There is a book currently being written by an
internationally known author partly on the subject of this murder,
and I have been happily involved in assisting in the background
research for his forthcoming book. I so wish I could find a way
to add closure
on Marie or Maria Norman (née Le Noble) and would appeal
to your magazine researchers and readers to help us solve the mystery.
Anna
Baghiani by
email
REMARKABLE RESPONSE
I do not think the two stories I researched and wrote that have
been published this year in AFTC were in any way remarkable, but
the response has been remarkable. Never have I had such a response
from any story I have had published in any magazine or on any website.
It may possibly be due to the inclusion of my
postal and email addresses, or it could be you have an increased
number of readers.
May I take this opportunity to pass on our very
best wishes to you and your staff for the coming Christmas season.
Harry Willey by email
SERENDIPITY AND BEYOND
What a lovely
surprise it was to open my December 2011 magazine and find my story,
Serendipity and Beyond, in it. Thank you for publishing it.

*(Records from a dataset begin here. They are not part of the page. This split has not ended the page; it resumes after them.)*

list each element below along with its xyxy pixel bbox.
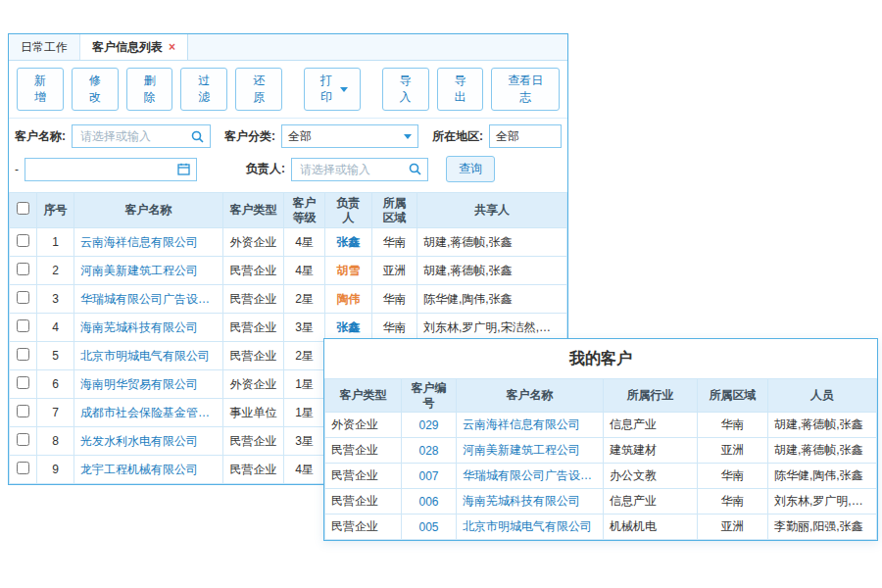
table-row[interactable]: 2 河南美新建筑工程公司 民营企业 4星 胡雪 亚洲 胡建,蒋德帧,张鑫	[10, 257, 567, 285]
header-staff: 人员	[768, 379, 877, 413]
region-select[interactable]: 全部	[489, 124, 562, 148]
row-checkbox[interactable]	[17, 291, 29, 304]
cell-type: 外资企业	[223, 228, 284, 257]
import-button-label: 导入	[395, 73, 416, 106]
cell-level: 4星	[284, 257, 325, 285]
customer-name-link[interactable]: 北京市明城电气有限公司	[74, 342, 223, 370]
row-checkbox[interactable]	[17, 433, 29, 446]
cell-no: 9	[37, 456, 74, 484]
view-log-button[interactable]: 查看日志	[491, 68, 560, 111]
my-customers-panel: 我的客户 客户类型 客户编号 客户名称 所属行业 所属区域 人员 外资企业 02…	[323, 338, 878, 541]
row-checkbox[interactable]	[17, 348, 29, 361]
row-checkbox[interactable]	[17, 405, 29, 417]
select-all-checkbox[interactable]	[17, 202, 29, 215]
cell-type: 民营企业	[223, 257, 284, 285]
cell-shared: 胡建,蒋德帧,张鑫	[417, 257, 567, 285]
row-checkbox[interactable]	[17, 234, 29, 247]
filter-button[interactable]: 过滤	[180, 68, 227, 111]
customer-name-link[interactable]: 北京市明城电气有限公司	[457, 514, 604, 540]
search-icon[interactable]	[409, 163, 421, 175]
cell-type: 民营企业	[223, 314, 284, 342]
table-row[interactable]: 民营企业 005 北京市明城电气有限公司 机械机电 亚洲 李勤丽,阳强,张鑫	[325, 514, 877, 540]
add-button[interactable]: 新增	[17, 68, 64, 111]
cell-type: 民营企业	[325, 514, 402, 540]
calendar-icon[interactable]	[177, 163, 190, 175]
header-customer-type: 客户类型	[325, 379, 402, 413]
customer-name-link[interactable]: 华瑞城有限公司广告设计部	[74, 285, 223, 314]
row-checkbox[interactable]	[17, 462, 29, 474]
customer-code-link[interactable]: 028	[402, 438, 457, 464]
date-input[interactable]	[24, 158, 197, 181]
cell-level: 2星	[284, 285, 325, 314]
edit-button[interactable]: 修改	[72, 68, 119, 111]
add-button-label: 新增	[29, 73, 51, 106]
table-row[interactable]: 1 云南海祥信息有限公司 外资企业 4星 张鑫 华南 胡建,蒋德帧,张鑫	[10, 228, 567, 257]
header-customer-type: 客户类型	[223, 193, 284, 228]
print-button[interactable]: 打印	[304, 68, 362, 111]
table-row[interactable]: 民营企业 028 河南美新建筑工程公司 建筑建材 亚洲 胡建,蒋德帧,张鑫	[325, 438, 877, 464]
cell-no: 2	[37, 257, 74, 285]
cell-type: 民营企业	[223, 427, 284, 456]
customer-code-link[interactable]: 007	[402, 464, 457, 489]
customer-name-link[interactable]: 海南明华贸易有限公司	[74, 370, 223, 399]
owner-input[interactable]	[291, 158, 428, 181]
chevron-down-icon[interactable]	[404, 134, 412, 139]
owner-link[interactable]: 陶伟	[325, 285, 372, 314]
header-customer-code: 客户编号	[402, 379, 457, 413]
customer-name-link[interactable]: 成都市社会保险基金管理...	[74, 399, 223, 427]
tab-daily-work[interactable]: 日常工作	[9, 34, 80, 60]
owner-link[interactable]: 张鑫	[325, 228, 372, 257]
restore-button-label: 还原	[248, 73, 270, 106]
owner-link[interactable]: 胡雪	[325, 257, 372, 285]
filter-button-label: 过滤	[193, 73, 215, 106]
customer-name-link[interactable]: 河南美新建筑工程公司	[74, 257, 223, 285]
cell-checkbox	[10, 370, 37, 399]
table-row[interactable]: 民营企业 006 海南芜城科技有限公司 信息产业 华南 刘东林,罗广明,宋洁然.…	[325, 489, 877, 514]
table-row[interactable]: 3 华瑞城有限公司广告设计部 民营企业 2星 陶伟 华南 陈华健,陶伟,张鑫	[10, 285, 567, 314]
cell-region: 华南	[698, 413, 768, 438]
view-log-button-label: 查看日志	[504, 73, 547, 106]
export-button[interactable]: 导出	[437, 68, 484, 111]
row-checkbox[interactable]	[17, 376, 29, 389]
close-tab-icon[interactable]: ×	[169, 40, 175, 54]
customer-code-link[interactable]: 006	[402, 489, 457, 514]
tab-bar: 日常工作 客户信息列表 ×	[9, 34, 567, 61]
date-text-input[interactable]	[31, 162, 173, 177]
cell-level: 3星	[284, 427, 325, 456]
header-region: 所属区域	[698, 379, 768, 413]
owner-text-input[interactable]	[298, 162, 405, 177]
customer-name-link[interactable]: 龙宇工程机械有限公司	[74, 456, 223, 484]
customer-name-link[interactable]: 河南美新建筑工程公司	[457, 438, 604, 464]
cell-checkbox	[10, 427, 37, 456]
cell-staff: 李勤丽,阳强,张鑫	[768, 514, 877, 540]
cell-staff: 刘东林,罗广明,宋洁然...	[768, 489, 877, 514]
customer-name-link[interactable]: 云南海祥信息有限公司	[457, 413, 604, 438]
customer-name-link[interactable]: 海南芜城科技有限公司	[74, 314, 223, 342]
restore-button[interactable]: 还原	[235, 68, 282, 111]
customer-name-text-input[interactable]	[78, 128, 187, 144]
category-select[interactable]: 全部	[281, 124, 418, 148]
row-checkbox[interactable]	[17, 263, 29, 275]
cell-type: 民营企业	[223, 456, 284, 484]
row-checkbox[interactable]	[17, 319, 29, 332]
delete-button[interactable]: 删除	[126, 68, 173, 111]
customer-name-input[interactable]	[72, 124, 211, 148]
cell-shared: 胡建,蒋德帧,张鑫	[417, 228, 567, 257]
tab-customer-list[interactable]: 客户信息列表 ×	[80, 34, 188, 60]
customer-name-link[interactable]: 华瑞城有限公司广告设计部	[457, 464, 604, 489]
customer-code-link[interactable]: 029	[402, 413, 457, 438]
toolbar: 新增 修改 删除 过滤 还原 打印 导入 导出 查看日志	[9, 61, 567, 119]
customer-code-link[interactable]: 005	[402, 514, 457, 540]
cell-no: 7	[37, 399, 74, 427]
cell-no: 6	[37, 370, 74, 399]
customer-name-link[interactable]: 光发水利水电有限公司	[74, 427, 223, 456]
category-value: 全部	[288, 128, 400, 145]
table-row[interactable]: 民营企业 007 华瑞城有限公司广告设计部 办公文教 华南 陈华健,陶伟,张鑫	[325, 464, 877, 489]
table-row[interactable]: 外资企业 029 云南海祥信息有限公司 信息产业 华南 胡建,蒋德帧,张鑫	[325, 413, 877, 438]
customer-name-link[interactable]: 海南芜城科技有限公司	[457, 489, 604, 514]
customer-name-link[interactable]: 云南海祥信息有限公司	[74, 228, 223, 257]
header-customer-name: 客户名称	[74, 193, 223, 228]
query-button[interactable]: 查询	[446, 156, 495, 182]
search-icon[interactable]	[191, 130, 204, 143]
import-button[interactable]: 导入	[382, 68, 429, 111]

The day after I read it I got an email from a
lady who had been so touched by the story as it took her back in
time to her growing up years when she used to visit Stonehouse with
her parents to collect timber for their bakery ovens. The email
and its contents brought me more pleasure than actually writing
the story. It makes all the work, and frustration, worthwhile.
There are a couple of things I would like to add
to the story:
1. I omitted to mention that Stonehouse is still standing and is
listed on the Queensland Heritage Register.
2. Since writing the article I have definitely ascertained that
the Williams family who built Stonehouse are in
fact related to my fathers
family, that has been a bonus learning that.
Once again thank you for your wonderful magazine,
I look forward to getting it each month. I have my newsagent trained
so well that he hands it to me as I walk in the door.
Merry Christmas to you and your staff.